The reexamination was for all claims, which were rejected on double patenting in view of various expired patents The Board affirmed the double patenting rejections but first had to determine whether the patentees were entitled to a one-way or two-way test for double patenting.
The Board found that a two-way test for double patenting didn’t apply since the patentees “significantly controlled the rate of prosecution throughout the chain of ancestor applications,” and thus the one-way test applied.
The judicially created doctrine of obviousness-type double patenting “prohibit[s] a party from obtaining an extension of the right to exclude through claims in a later patent that are not patentably distinct from claims in a commonly owned earlier patent.”

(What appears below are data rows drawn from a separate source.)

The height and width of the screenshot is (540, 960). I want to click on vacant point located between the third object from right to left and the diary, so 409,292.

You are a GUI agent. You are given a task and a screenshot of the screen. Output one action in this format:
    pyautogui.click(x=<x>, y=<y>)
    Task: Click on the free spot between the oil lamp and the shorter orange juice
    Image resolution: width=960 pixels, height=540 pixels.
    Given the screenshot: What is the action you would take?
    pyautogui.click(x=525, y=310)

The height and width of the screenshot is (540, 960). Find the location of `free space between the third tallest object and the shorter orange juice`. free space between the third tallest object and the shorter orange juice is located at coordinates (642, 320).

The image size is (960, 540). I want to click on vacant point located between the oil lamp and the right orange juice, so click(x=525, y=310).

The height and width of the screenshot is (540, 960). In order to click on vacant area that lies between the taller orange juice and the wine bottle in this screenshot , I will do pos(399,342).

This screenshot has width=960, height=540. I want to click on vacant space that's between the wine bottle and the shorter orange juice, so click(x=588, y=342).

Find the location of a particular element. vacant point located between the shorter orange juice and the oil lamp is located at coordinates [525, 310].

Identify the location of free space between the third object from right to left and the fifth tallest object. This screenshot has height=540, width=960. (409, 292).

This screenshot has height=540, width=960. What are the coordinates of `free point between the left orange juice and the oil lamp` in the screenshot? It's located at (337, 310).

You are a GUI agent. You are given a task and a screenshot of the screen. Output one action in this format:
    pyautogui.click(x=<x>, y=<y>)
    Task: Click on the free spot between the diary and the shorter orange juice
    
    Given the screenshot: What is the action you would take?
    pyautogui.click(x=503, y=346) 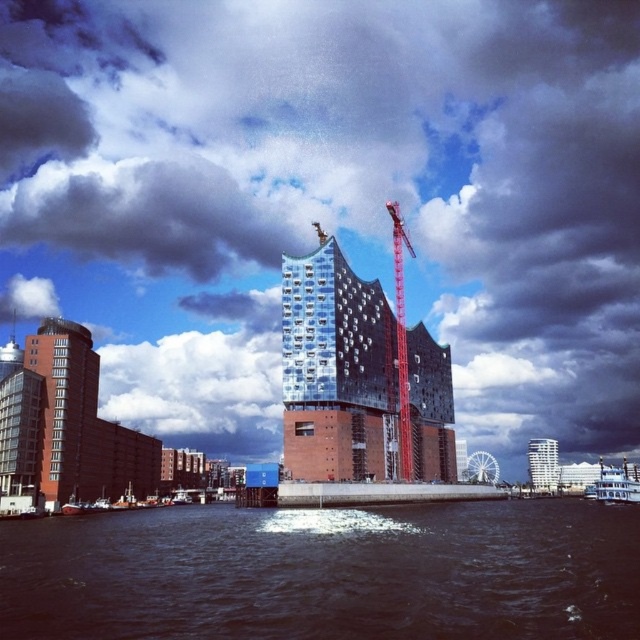 Does cloudy sky at upper center have a greater width compared to reflective glass building at center?

Yes, cloudy sky at upper center is wider than reflective glass building at center.

Which of these two, cloudy sky at upper center or reflective glass building at center, stands shorter?

Standing shorter between the two is reflective glass building at center.

This screenshot has height=640, width=640. What do you see at coordinates (330, 200) in the screenshot?
I see `cloudy sky at upper center` at bounding box center [330, 200].

Identify the location of cloudy sky at upper center. Image resolution: width=640 pixels, height=640 pixels. (330, 200).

In determining double patenting, a one-way test is normally applied, in which “the examiner asks whether the application claims are obvious over the patent claims.” In unusual circumstances, where an applicant has been unable to issue its first-filed application, a two-way test may apply, in which “the examiner also asks whether the patent claims are obvious over the application claims.” See In re Berg.
In the present case, the court wouldn’t go for the two-way test:
As a preliminary matter, we are unpersuaded by Basell’s assertion that the Board erred by failing to apply a two-way test for double patenting. The two-way test is “a narrow exception to the general rule of the one-way test.” Id. The test arose out of the concern “to prevent rejections for obviousness-type double patenting when the applicants filed first for a basic invention and later for an improvement, but, through no fault of the applicants, the PTO decided the applications in reverse order of filing, rejecting the basic application although it would have been allowed if the applications had been decided in the order of their filing.” Id. Thus, the two-way test may be appropriate “in the unusual circumstance that the PTO is solely responsible for the delay in causing [a] second-filed application to issue prior to [a] first.” Id. at 1437.
Those circumstances, however, are not present here. The record shows that the patentees did not present any claim resembling the claims at issue until 1964, nine years after Natta filed the first U.S. application in the chain of priority and well after Natta filed the application that resulted in the ’987 patent. Moreover, those claims appear to have been filed for interference purposes only. In addition, the Board found that since 1954, the patentees repeatedly submitted claims directed to claims covering other inventions, urged the examiner to declare interferences for unrelated inventions, and repeatedly filed continuing applications without appeal. During the critical co-pendent period of the applications for the ’687 patent and the ’987 patent, Natta could have filed the present claims. Natta’s actions, or inactions, had a direct effect on the prosecution and thus were responsible for any delay in prosecution.
Left unanswered: Was it presenting the claims nine years after first filing that got them? What if they filed in eight years? Would seven be OK? Or, was it the repeated interferences that did them in? If so, how many interferences are too many? How do we know what to do in future cases?